Catholic leaders' embrace of Trump and MAGA accelerated exodus of church members: report
President Donald Trump and First Daughter Ivanka Trump. (NASA/Bill Ingalls)

According to a report from the National Catholic Reporter, the exodus of Catholic church members seeking a new spiritual home accelerated during Donald Trump's four years as some Catholic leaders embraced the controversial president to the dismay of parishioners.

In an interview with one former member of the church, he admitted he was planning on leaving, changed his mind with the elevation of Pope Francis, and then Trump came along and that sealed his departure.

"A practicing Catholic all his life, Boyle was serious enough about his faith that he had spent three years as a member of a Dominican community, " NCR's Rebecca Patten Weiss wrote before noting that he admitted he "began to be uncomfortable with the church leaders' obvious promotion of right-wing political ideologies."

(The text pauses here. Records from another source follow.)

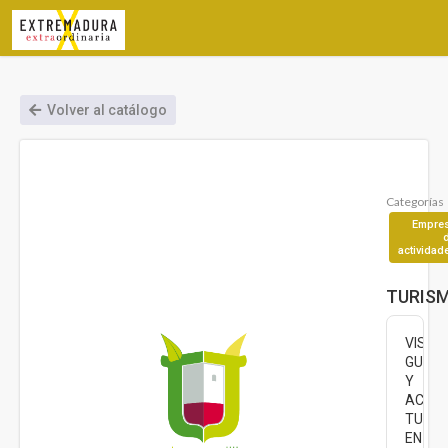
Volver al catálogo
Categorías
Empre
actividad
TURISM
VISIT
GUIAD
Y
ACTIV
TURÍS
EN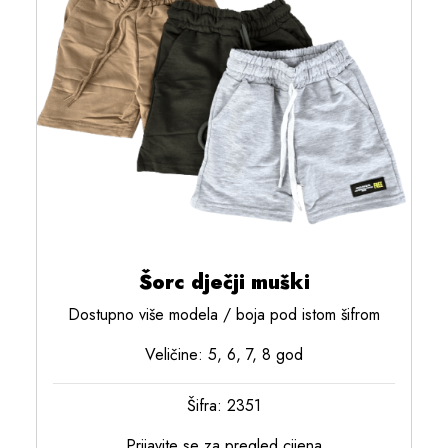
Šorc dječji muški
Dostupno više modela / boja pod istom šifrom
Veličine: 5, 6, 7, 8 god
Šifra: 2351
Prijavite se za pregled cijena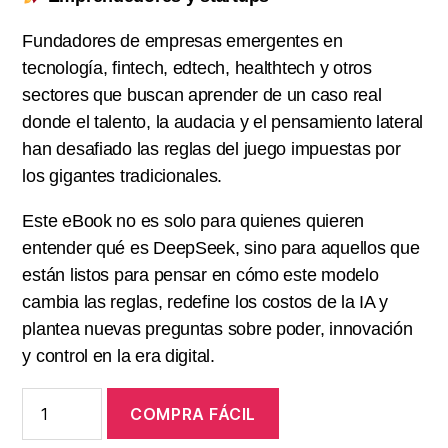
Fundadores de empresas emergentes en
tecnología, fintech, edtech, healthtech y otros
sectores que buscan aprender de un caso real
donde el talento, la audacia y el pensamiento lateral
han desafiado las reglas del juego impuestas por
los gigantes tradicionales.
Este eBook no es solo para quienes quieren
entender qué es DeepSeek, sino para aquellos que
están listos para pensar en cómo este modelo
cambia las reglas, redefine los costos de la IA y
plantea nuevas preguntas sobre poder, innovación
y control en la era digital.
DeepSeek
COMPRA FÁCIL
el
moby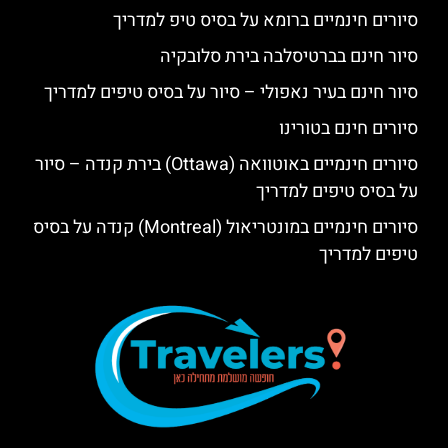
סיורים חינמיים ברומא על בסיס טיפ למדריך
סיור חינם בברטיסלבה בירת סלובקיה
סיור חינם בעיר נאפולי – סיור על בסיס טיפים למדריך
סיורים חינם בטורינו
סיורים חינמיים באוטוואה (Ottawa) בירת קנדה – סיור
על בסיס טיפים למדריך
סיורים חינמיים במונטריאול (Montreal) קנדה על בסיס
טיפים למדריך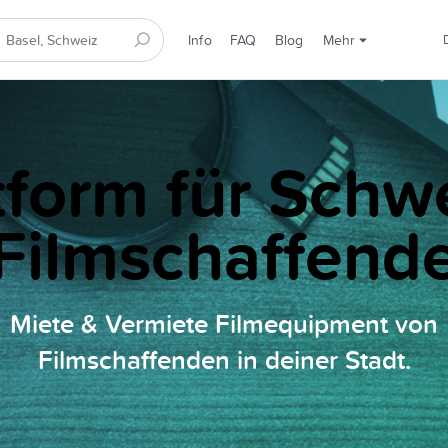
Info
FAQ
Blog
Mehr
tform für Schw
Filmschaffend
Miete & Vermiete Filmequipment von
Filmschaffenden in deiner Stadt.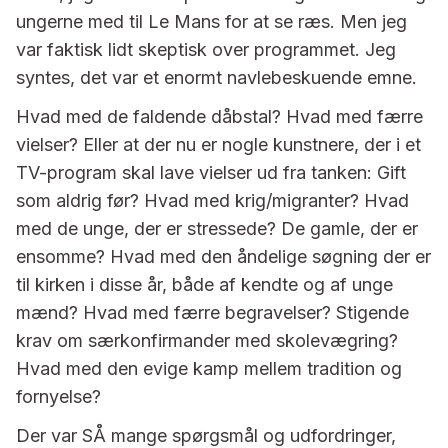
ungerne med til Le Mans for at se ræs. Men jeg
var faktisk lidt skeptisk over programmet. Jeg
syntes, det var et enormt navlebeskuende emne.
Hvad med de faldende dåbstal? Hvad med færre
vielser? Eller at der nu er nogle kunstnere, der i et
TV-program skal lave vielser ud fra tanken: Gift
som aldrig før? Hvad med krig/migranter? Hvad
med de unge, der er stressede? De gamle, der er
ensomme? Hvad med den åndelige søgning der er
til kirken i disse år, både af kendte og af unge
mænd? Hvad med færre begravelser? Stigende
krav om særkonfirmander med skolevægring?
Hvad med den evige kamp mellem tradition og
fornyelse?
Der var SÅ mange spørgsmål og udfordringer,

Boyle explained, "With Trump, it was basically like watching a car crash in slow motion. Deep down, I knew that the hierarchy and all the usual suspects were going to jump on board the Trump train, but I still hoped that I was wrong, that I was being too cynical. But, of course, I wasn't being too cynical," adding, "it was not so much that MAGA Catholics (whether lay or clergy) pushed me out the door, so much as the embrace of MAGA cut the last strings that I was holding onto."


According to journalist Weiss, Boyle's departure is one of many the church has suffered over the past ten years, before reporting, "Many who have left, like Boyle, cite their coreligionists' alliance with the MAGA 'Make America Great Again' movement as a key factor in their decision."

Another church member, H.L. Vogl admitted he became a Catholic as an adult and soon realized it was a mistake.

"But in 2016, Vogl was dismayed to see their pastor becoming far more political — and it got worse after Donald Trump was elected president. According to Vogl, their pastor was 'explicitly citing Fox News in homilies, preaching on the obligation to respect those in authority in the government, and stoking fear of 'political correctness'." reported Weiss, with Vogl telling her, "In short, the political abuses destroyed my trust in the clergy and prompted me to rip my pious blinders off. Having taken in this broader perspective, I can never see the Catholic Church the same way again."

J.M. Jensen, who joined the church in 2008, said he saw a sea change among some Catholic leaders begin in 2015.

"Over the course of the next four years, I saw almost every single Catholic leader who had been a voice for me in my formative years turn to Trump," he explained in an interview. "People who once had decried 'cafeteria Catholics' and said that you must give your consent to the church's sexual teachings now said you had to ignore the pope when he talks about the environment or social justice. People who decried the moral relativism of the left now used the same tools when it suited them. All of the principle and character that they demanded of [Bill] Clinton were left at the wayside when a truly foul person came along. All for political power."

The NCR article goes on to point out that church attendance, above and beyond the ascendancy of Trump, has been declining for years and that younger members of the Catholic church started jumping ship after leaders embraced him following the release of the "Access Hollywood" tape where he admitted to groping woman against their will.

"Having been young during Clinton and seen the way evangelical leaders responded to him, and then to see these same leaders make excuses for Trump," Michael Wear, once a faith adviser to President Barack Obama explained. "It just led them to think, some of these voices aren't trustworthy."